– Завтра вечером, около одиннадцати часов, начнется церемония Вуду. Там будет человек по имени Финьоле. Он отведет вас к Габриелю Жакмелю. Не подходите к нему сами. Я описал вас, он сам вас узнает.
Жюльен Лало говорил, почти не разжимая губ, как будто за каждой пластмассовой травинкой у бассейна в Эль-Ранчо пряталось по тонтон-макуту. Выйдя из номера, Малко нашел старого негра сидящим в кресле у бассейна. Это ночное фольклорное свидание не вдохновляло его ни в малейшей степени. Удар мачете может быть быстро нанесен...
– Почему вы не пойдете со мной?
Змеиные веки негра еще более опустились:
– Не стоит, чтобы меня видели там. Вы – это совсем другое дело. Никого не удивит, если вы придете посмотреть церемонию Вуду. Закари, умган, согласен. Он надежный друг моего знахаря. Ничего не бойтесь, ничего...
Вот уж в чем Малко не был уверен.
Жюльен Лало еще больше наклонился к Малко, хотя ни одной души не было рядом с бассейном.
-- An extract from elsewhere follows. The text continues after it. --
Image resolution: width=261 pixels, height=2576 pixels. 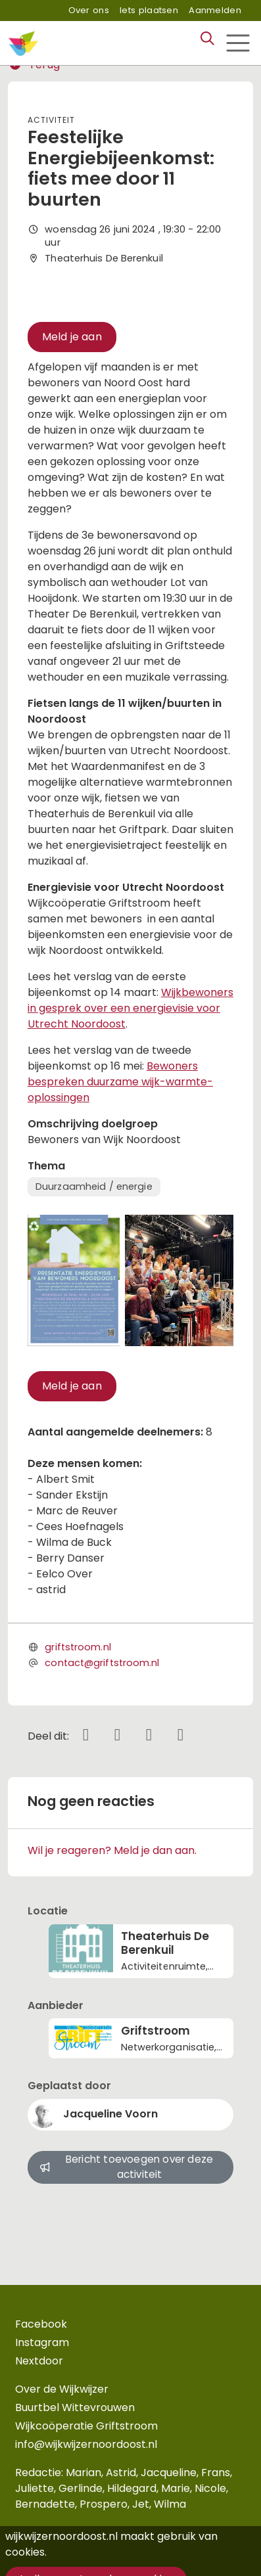 I want to click on Buurtbel Wittevrouwen, so click(x=75, y=2407). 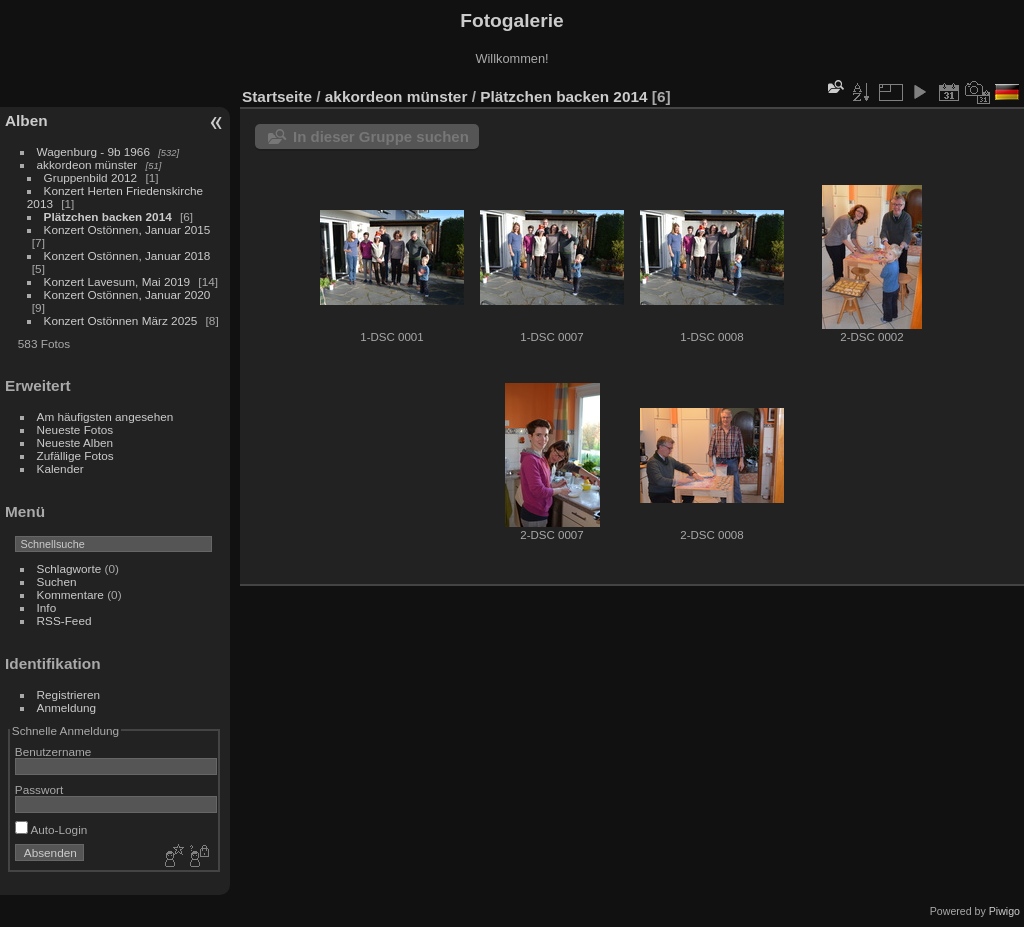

– Найти легко: пойдете по улице Авраама Линкольна до масонского храма «Истина». Третий дом после храма. Вас пустят, они предупреждены.
Да, но о чем предупреждены? Старому негру почти что удалось придать своему лицу чистосердечное выражение. Это настораживало.
Была и другая проблема.
– Габриель Жакмель знает, кто я? Лало покачал головой с более невинным видом, чем ангелочек.
– Как я мог предупредить его? Я ведь и сам не знаю этого. Вы друг моего друга, вот и все.
Старая каналья. Малко оставалось принять предосторожности.
– Наш друг Рекс Стоун будет огорчен, если со мной что-нибудь случится, – бросил он.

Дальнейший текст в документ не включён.